The input START

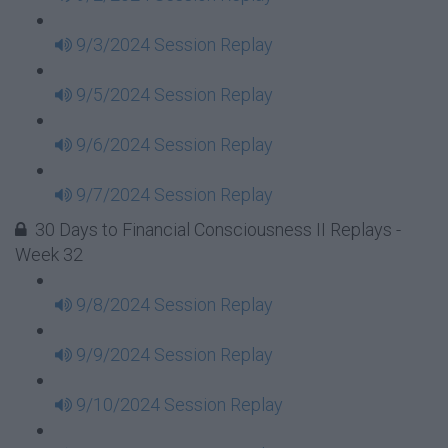
9/3/2024 Session Replay
9/5/2024 Session Replay
9/6/2024 Session Replay
9/7/2024 Session Replay
30 Days to Financial Consciousness II Replays -
Week 32
9/8/2024 Session Replay
9/9/2024 Session Replay
9/10/2024 Session Replay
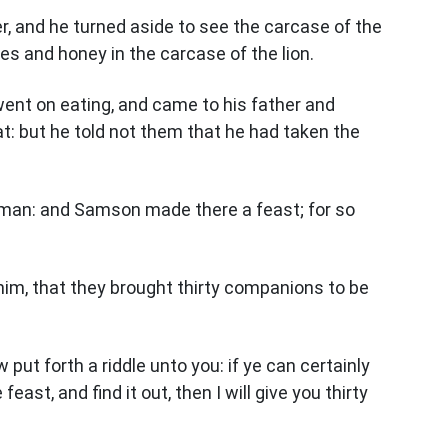
er, and he turned aside to see the carcase of the
es and honey in the carcase of the lion.
went on eating, and came to his father and
t: but he told not them that he had taken the
man: and Samson made there a feast; for so
im, that they brought thirty companions to be
put forth a riddle unto you: if ye can certainly
east, and find it out, then I will give you thirty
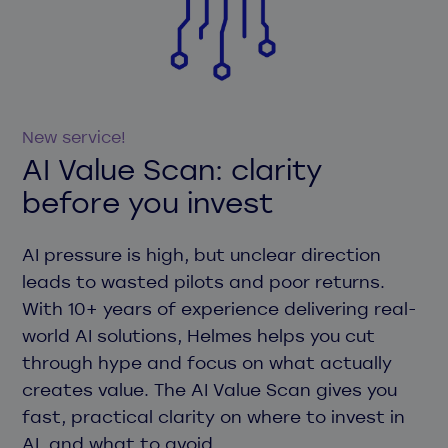
New service!
AI Value Scan: clarity
before you invest
AI pressure is high, but unclear direction
leads to wasted pilots and poor returns.
With 10+ years of experience delivering real-
world AI solutions, Helmes helps you cut
through hype and focus on what actually
creates value. The AI Value Scan gives you
fast, practical clarity on where to invest in
AI, and what to avoid.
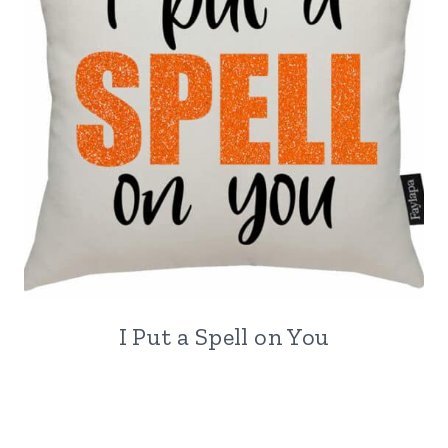
I Put a Spell on You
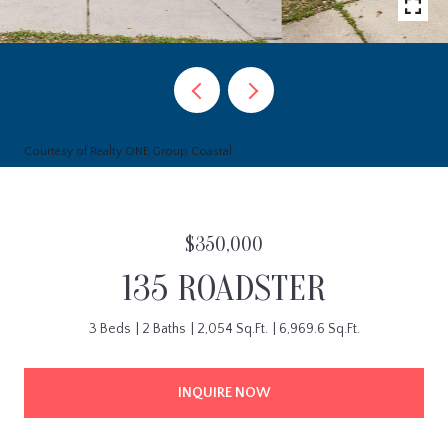
Courtesy of Realty ONE Group Coastal
$350,000
135 ROADSTER
3 Beds
2 Baths
2,054 Sq.Ft.
6,969.6 Sq.Ft.
INQUIRE NOW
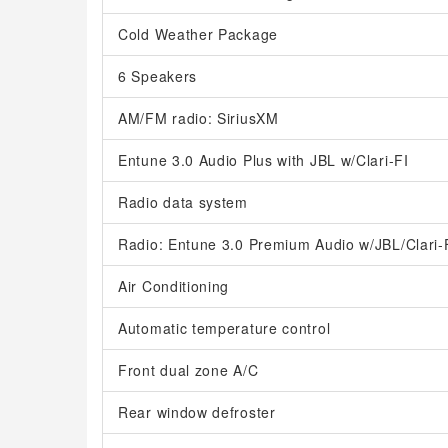
Cold Weather Package
6 Speakers
AM/FM radio: SiriusXM
Entune 3.0 Audio Plus with JBL w/Clari-FI
Radio data system
Radio: Entune 3.0 Premium Audio w/JBL/Clari-
Air Conditioning
Automatic temperature control
Front dual zone A/C
Rear window defroster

The input END

## Exercise aim
Your task is to copy each line from the material above that includes the word "thirty".

## Solution for this task
im, that they brought thirty companions to be
east, and find it out, then I will give you thirty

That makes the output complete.